En ce temps de Pâques, la sonate pour violon 78 en sol majeur de Brahms nous fait entrer dans la nostalgie de la vie éternelle.

La source de cette musique est l’amitié entre Brahms et Robert Schumann qui, comme un père ou un grand frère sut apprécier et valoriser le jeune Johannes Brahms, l’aide à publier ses partitions et à se faire un nom. L’amitié entre les deux hommes s’approfondit avec les années et Brahms eut aussi une vénération pour la femme de Schumann, Clara, dont il admire la musicalité. Cette amitié fidèle entre Brahms et la famille Schumann traversa les difficultés de la vie.

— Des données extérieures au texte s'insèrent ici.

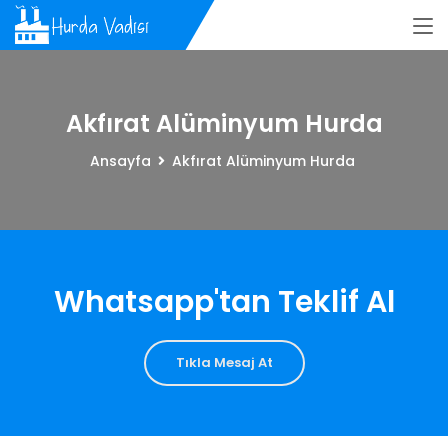
Akfırat Alüminyum Hurda
Ansayfa
Akfırat Alüminyum Hurda
Whatsapp'tan Teklif Al
Tıkla Mesaj At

En 1854, lorsque Robert Schumann tombe malade et doit être interné, son huitième et dernier fils Félix n’a qu’un an. Il ne connaîtra pas vraiment son père qui meurt deux après. Brahms devient le parrain de Felix et restera fidèle à Clara Schumann et à la famille endeuillée. 

Brahms accompagne son filleul qui est fragile de santé et s’intéresse surtout à la poésie. Brahms compose pour lui des musique à partir de ses poèmes. 

Felix Schumann, comme sa soeur Julie Schumann que Brahms aime aussi beaucoup, contracte la turberculose en 1872 et vit une longue agonie. Brahms manifeste sa compassion de nombreuses façons envers la famille, il aimerait soutenir Clara Schumann, qu’il admire comme pianiste, compositrice et mère. 

 

Brahms compose alors pour elle cette sonate pour violon en sol majeur alors que Felix est encore à l’agonie. Il reprend la mélodie de son célèbre Regenlied (chant de pluie) et l’adapte cette fois au poème ci-dessous du même nom de Klaus Groth. Dans sa lettre qui accompagne la partition, Brahms écrit à Clara : « Si vous jouez assez lentement, peut-être qu’elle vous dira plus clairement que je ne pourrais le faire autrement combien je pense chaleureusement à vous et Felix ». Cela fait dire à certains musicologues que le morceau est tellement intime et personnel qu’il n’est pas fait pour le public.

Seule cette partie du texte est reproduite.